=== What is expected ===
Copy out every line of the data where the word "DARBE" is found.

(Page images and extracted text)
**********
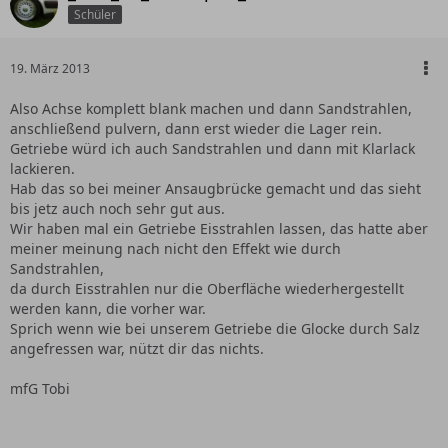
Schüler
19. März 2013
Also Achse komplett blank machen und dann Sandstrahlen,
anschließend pulvern, dann erst wieder die Lager rein.
Getriebe würd ich auch Sandstrahlen und dann mit Klarlack
lackieren.
Hab das so bei meiner Ansaugbrücke gemacht und das sieht
bis jetz auch noch sehr gut aus.
Wir haben mal ein Getriebe Eisstrahlen lassen, das hatte aber
meiner meinung nach nicht den Effekt wie durch
Sandstrahlen,
da durch Eisstrahlen nur die Oberfläche wiederhergestellt
werden kann, die vorher war.
Sprich wenn wie bei unserem Getriebe die Glocke durch Salz
angefressen war, nützt dir das nichts.
mfG Tobi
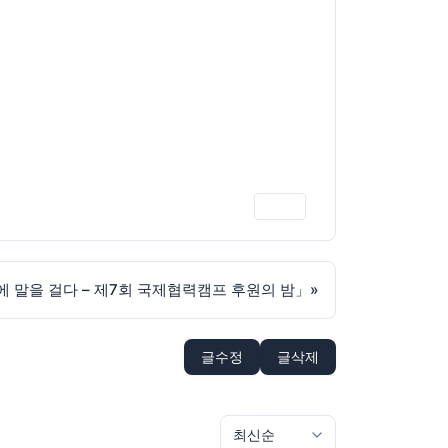
인쇄
에 말을 걸다 – 제7회 국제협력캠프 후원의 밤」
»
글수정
글삭제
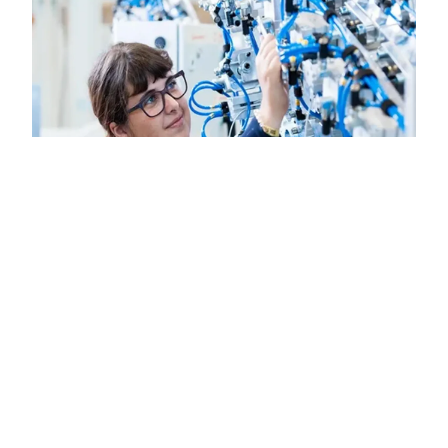
Karriere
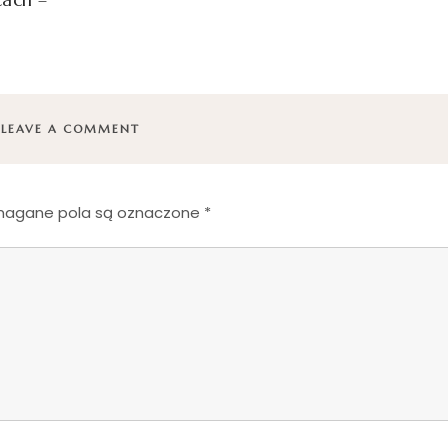
LEAVE A COMMENT
agane pola są oznaczone
*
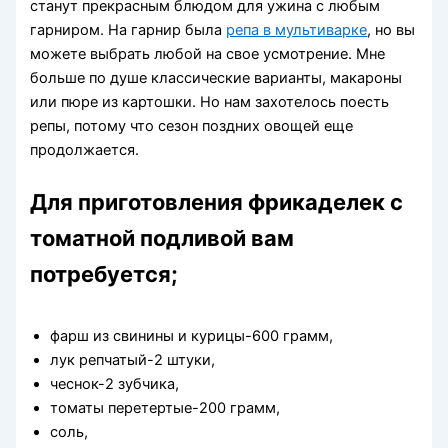
станут прекрасным блюдом для ужина с любым
гарниром. На гарнир была
репа в мультиварке
, но вы
можете выбрать любой на свое усмотрение. Мне
больше по душе классические варианты, макароны
или пюре из картошки. Но нам захотелось поесть
репы, потому что сезон поздних овощей еще
продолжается.
Для приготовления фрикаделек с
томатной подливой вам
потребуется;
фарш из свинины и курицы-600 грамм,
лук репчатый-2 штуки,
чеснок-2 зубчика,
томаты перетертые-200 грамм,
соль,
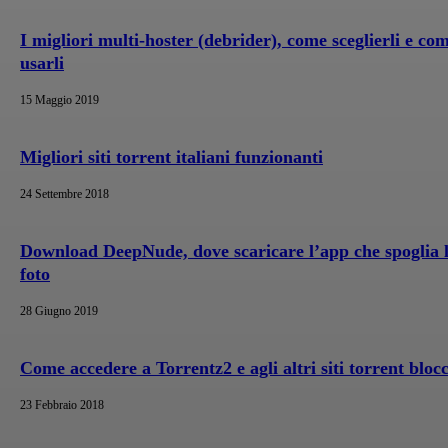
I migliori multi-hoster (debrider), come sceglierli e co
usarli
15 Maggio 2019
Migliori siti torrent italiani funzionanti
24 Settembre 2018
Download DeepNude, dove scaricare l’app che spoglia 
foto
28 Giugno 2019
Come accedere a Torrentz2 e agli altri siti torrent blocc
23 Febbraio 2018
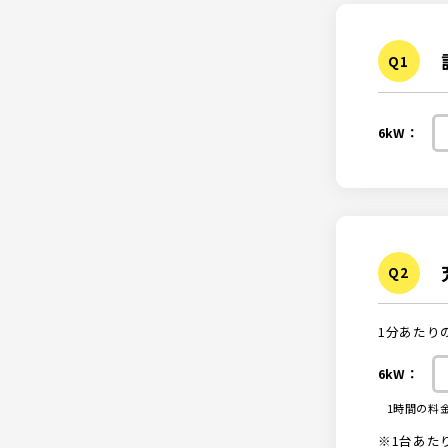
6kW：
1分あたり
6kW：
1時間の料
※1台あた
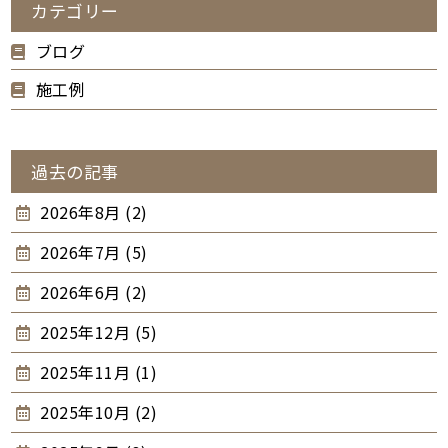
カテゴリー
ブログ
施工例
過去の記事
2026年8月 (2)
2026年7月 (5)
2026年6月 (2)
2025年12月 (5)
2025年11月 (1)
2025年10月 (2)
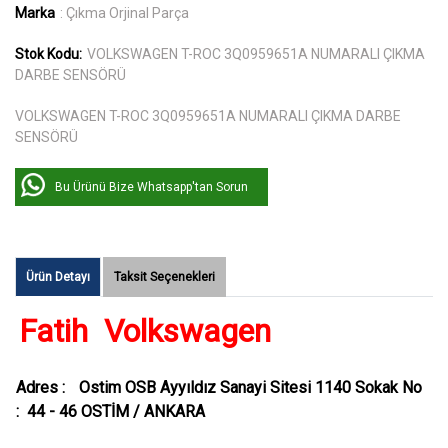
Marka
: Çıkma Orjinal Parça
Stok Kodu:
VOLKSWAGEN T-ROC 3Q0959651A NUMARALI ÇIKMA
DARBE SENSÖRÜ
VOLKSWAGEN T-ROC 3Q0959651A NUMARALI ÇIKMA DARBE
SENSÖRÜ
Bu Ürünü Bize Whatsapp'tan Sorun
Ürün Detayı
Taksit Seçenekleri
Fatih Volkswagen
Adres :
Ostim OSB Ayyıldız Sanayi Sitesi 1140 Sokak No
: 44 - 46 OSTİM / ANKARA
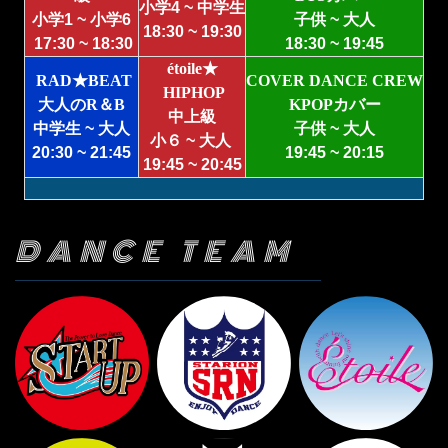
小学4 ~ 中学生
小学1 ~ 小学6
子供 ~ 大人
18:30 ~ 19:30
17:30 ~ 18:30
18:30 ~ 19:45
étoile★
RAD★BEAT
COVER DANCE CREW
HIPHOP
大人のR＆B
KPOP
カバー
中上級
中学生 ~ 大人
子供 ~ 大人
小６ ~ 大人
20:30 ~ 21:45
19:45 ~ 20:15
19:45 ~ 20:45
DANCE TEAM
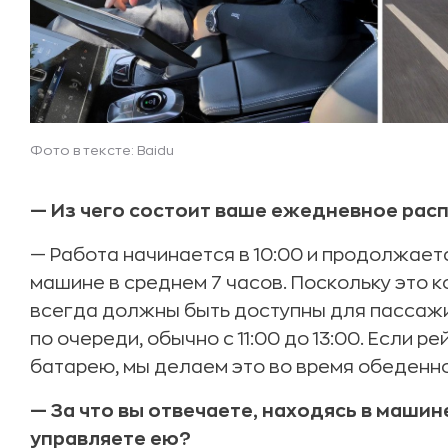
Фото в тексте: Baidu
— Из чего состоит ваше ежедневное рас
— Работа начинается в 10:00 и продолжаетс
машине в среднем 7 часов. Поскольку это 
всегда должны быть доступны для пассажи
по очереди, обычно с 11:00 до 13:00. Если р
батарею, мы делаем это во время обеденн
— За что вы отвечаете, находясь в машин
управляете ею?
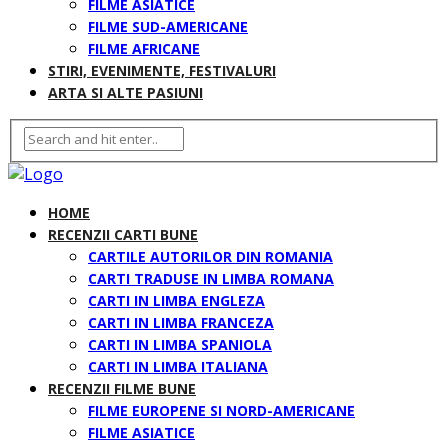
FILME ASIATICE
FILME SUD-AMERICANE
FILME AFRICANE
STIRI, EVENIMENTE, FESTIVALURI
ARTA SI ALTE PASIUNI
HOME
RECENZII CARTI BUNE
CARTILE AUTORILOR DIN ROMANIA
CARTI TRADUSE IN LIMBA ROMANA
CARTI IN LIMBA ENGLEZA
CARTI IN LIMBA FRANCEZA
CARTI IN LIMBA SPANIOLA
CARTI IN LIMBA ITALIANA
RECENZII FILME BUNE
FILME EUROPENE SI NORD-AMERICANE
FILME ASIATICE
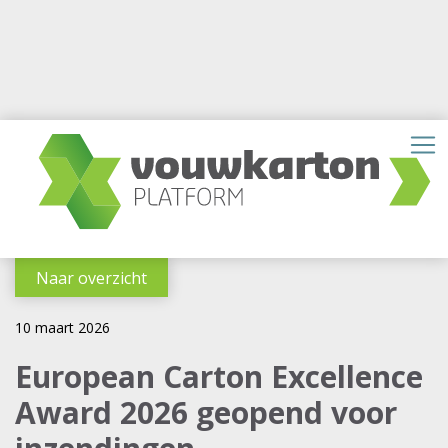
Naar overzicht
10 maart 2026
European Carton Excellence
Award 2026 geopend voor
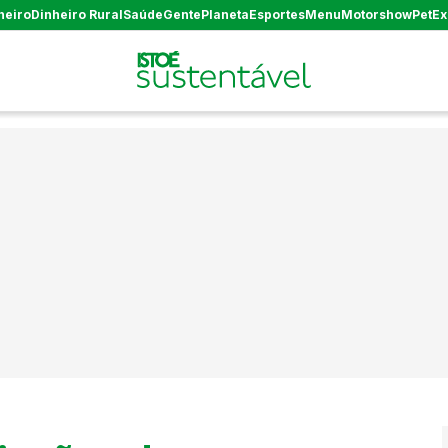
heiro
Dinheiro Rural
Saúde
Gente
Planeta
Esportes
Menu
Motorshow
Pet
Ex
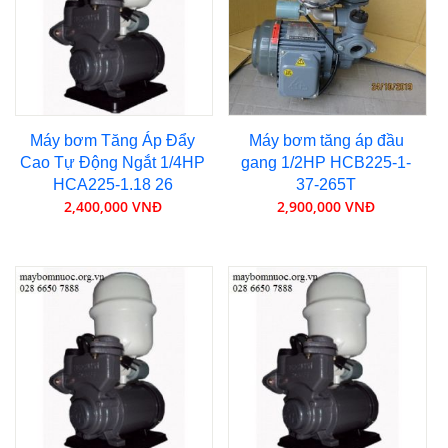
Máy bơm Tăng Áp Đẩy
Máy bơm tăng áp đầu
Cao Tự Động Ngắt 1/4HP
gang 1/2HP HCB225-1-
HCA225-1.18 26
37-265T
2,400,000 VNĐ
2,900,000 VNĐ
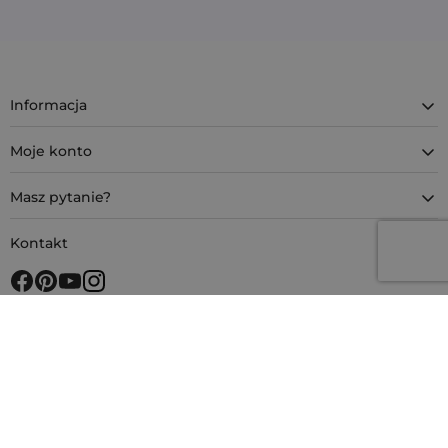
Informacja
Moje konto
Masz pytanie?
Kontakt
4.9
Na podstawie
11 901
opinii
z całego okresu
Bezpieczne zakupy z SSL
Metody płatności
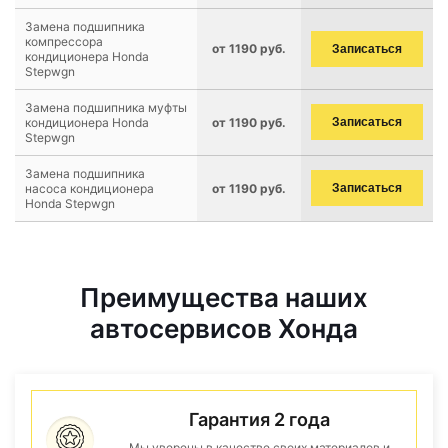
Замена подшипника
компрессора
от 1190 руб.
Записаться
кондиционера Honda
Stepwgn
Замена подшипника муфты
кондиционера Honda
от 1190 руб.
Записаться
Stepwgn
Замена подшипника
насоса кондиционера
от 1190 руб.
Записаться
Honda Stepwgn
Преимущества наших
автосервисов Хонда
Гарантия 2 года
Мы уверены в качестве своих материалов и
**********
=== Answer to the exercise ===
DARBE SENSÖRÜ
VOLKSWAGEN T-ROC 3Q0959651A NUMARALI ÇIKMA DARBE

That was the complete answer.